As we start working on an Analytics Project, we tend to think about the algorithms we are going to use and hence, as a data scientist our focus never really shifts to the other very important attributes. Although knowledge about various algorithms available is going to be very useful in coming up with the solutions but the process of model building involves much more than just agorithms. We need to have data in the usable format and with correct set of features for the model to give useful results. Without proper business knowledge infused into the data preparation, the results out a model is most probably going to be just garbage. In fact, the data preprocessing takes up most of the time in a model building exercise. So, let’s list down the steps to be followed while executing a Machine Learning Project -
1. Defining Objective
The first step of any model building process has to be defining the objective. This will involve understanding how a business functions (domain knowledge is very crucial) and how it will use the data. It’s very critical to be on the same page with your stakeholders in terms of what is expected at the end of the project. It’s also important to get an understanding of how the results will be used for implementation as it might affect the approach taken during the exercise. Also, various departments within an organization might consume the results in a very different manner. Someone working on the field might want a very granular level insights while on the other hand someone like a CEO might just want info about Key Performance Indicators(KPIs). Overall, this step includes mapping out business objectives.
2. Transforming Business Objectives to Data Goals
Now that we have a clear understanding of what the business requirements are, we have to think about the data required for project execution. This step is often missed by the practitioners or is considered once the data is available from the clients end. This will lead to lost opportunity of giving valuable suggestions to your client for tracking additional data as once we have seen the data, it becomes difficult to think about all the possible factors from an open mind. For this, we should interview the subject matter experts from the client’s side as well as from our own organization. They will help us create hypothesis based on their domain knowledge. We will then use these hypothesis to come up with the set of data required. The list of hypothesis collated is also going to be helpful in the data exploration stage as we will have a direction to move into as we try to test them for their validity.
3. Data Gathering
Next, we start gathering data from various sources. This might require the help of a data engineer depending on the scale and complexity of the data. First, we need to identify all the sources from which we will obtain the data. Different data sources might be -
- Clients giving access to their database.
- Clients transferring data through flat files.
- External Sources - This might involve scrapping data from various websites.
Some social media platforms provide their own APIs (Application Program Interface) for accessing data. But the introduction of GDPR(General Data Protection Regulation) means one cannot access a user’s data without their consent. Appropriate changes have been made in the APIs accordingly.
4. Data Preprocessing / Exploratory Analysis
Once we have all the data from the required sources available to us at a single location, we transform it into usable form. Most of the times, raw data won’t be available in a format that can directly be used to generate insights and hence, their transformation is a necessary step. Next, we start exploring data for possible insights. Exploratory analysis can be split into three levels - Univariate Analysis, Bivariate Analysis and Multivariate Analysis. Univariate analysis involves looking for missing values and identifying the distribution of each variable independently. Missing values and outlier values are treated as per the requirement and business logic involved. In bivariate and multivariate analysis we try to look for relationship between two or more variables that might help us come up with certain variable transformations required (Most of the times we are looking for ways to create linear relationships). These steps also help us explore various features that might be created in order to solve the problem at hand. While this entire exercise goes on, we also have to test the hypothesis we designed earlier and verify them for their validity.

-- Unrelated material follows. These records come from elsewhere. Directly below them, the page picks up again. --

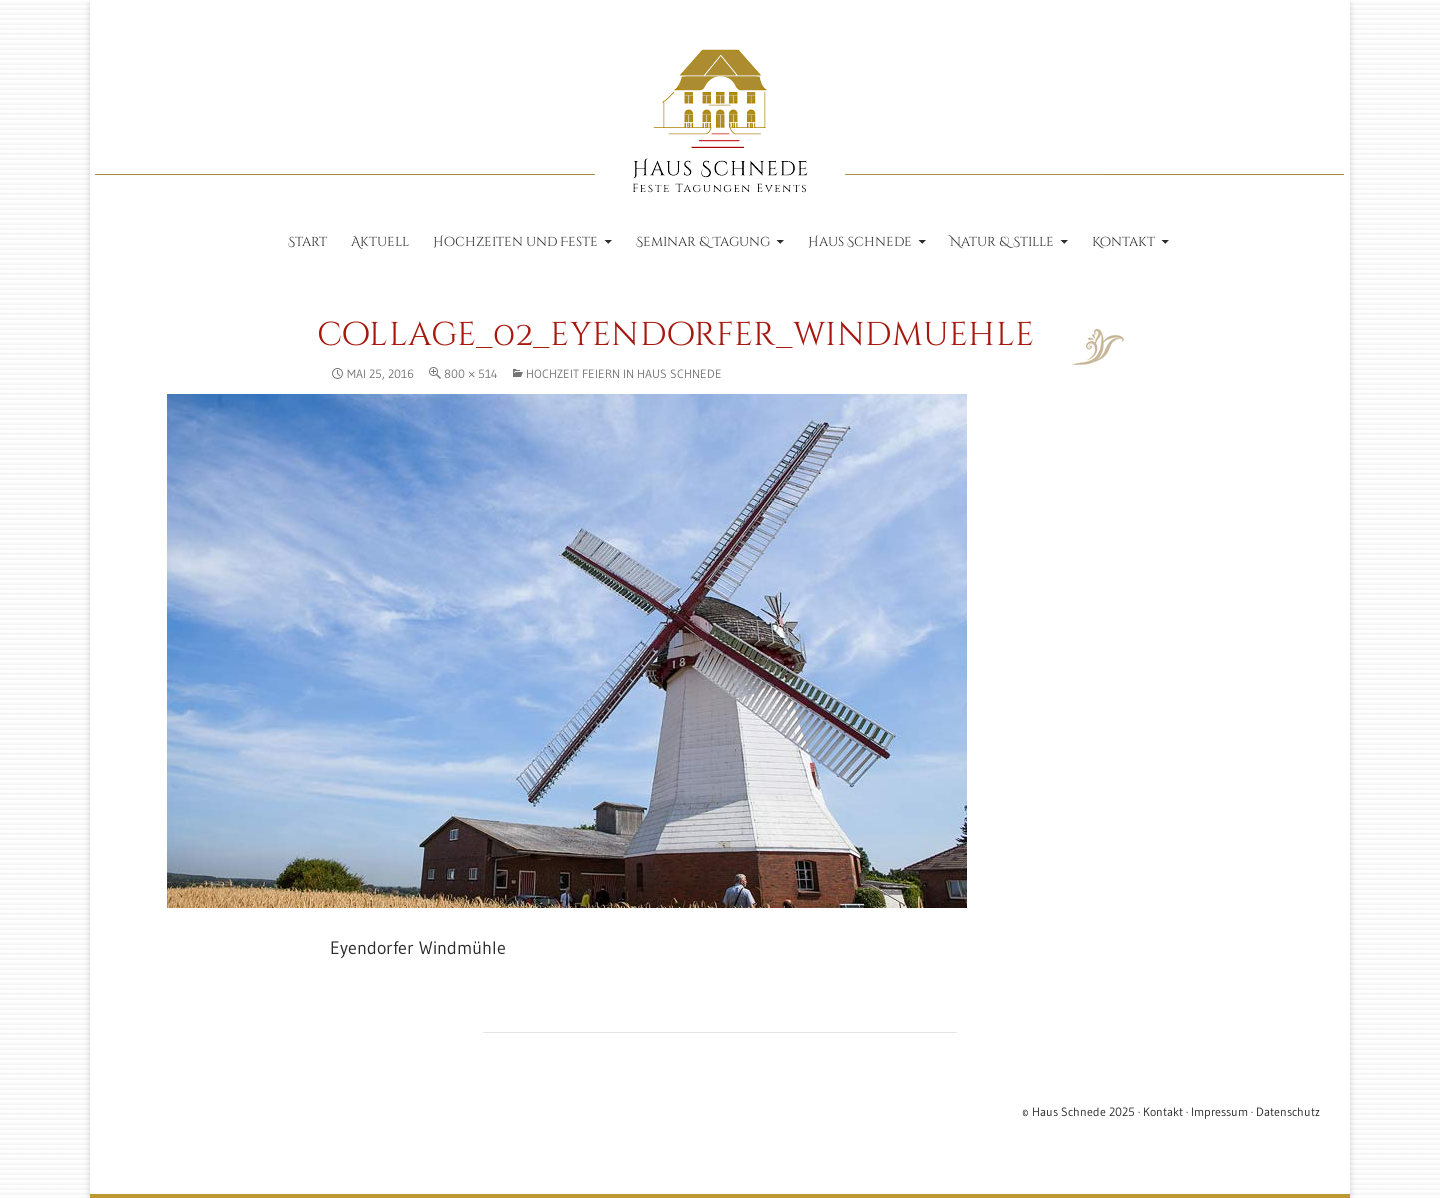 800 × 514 (470, 373)
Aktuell (380, 242)
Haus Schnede (860, 242)
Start (307, 242)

5. Model Selection and Validation
Post Exploratory Analysis comes the time for using some algorithms. For this, we have to first split the data into 2 sets i.e. Train and Test. Train data (usually 70-80% of total) is used for developing the model while test data (ususally 20-30% of total) is used for verifying if the model holds good on unseen data. More often cross validation is considered a better way of testing this where we create multiple sets of train and test data and look for consistency in the results. This helps us in understanding the robustness and reliability of the model. In case the model does not yields desired results, we might try different algorithms or look for feature engineering and create new variables in order to improve model performance. Ensemble Methods are also a great way of improving model performance.
6. Model Deployment and Maintenance
Now that we have our model tested and ready to be in action, we need to deploy it. By deployment, we mean transferring the analytical results into effective decision making. This might be done through Business Intelligence Reports or we might need to integrate the model with clients decision making applications. Post this, we observe the model results on field testing and referesh the model at regular time intervals if required. We might also need to rebuild the model after certain time period if the model results deteriorates beyond acceptable limits.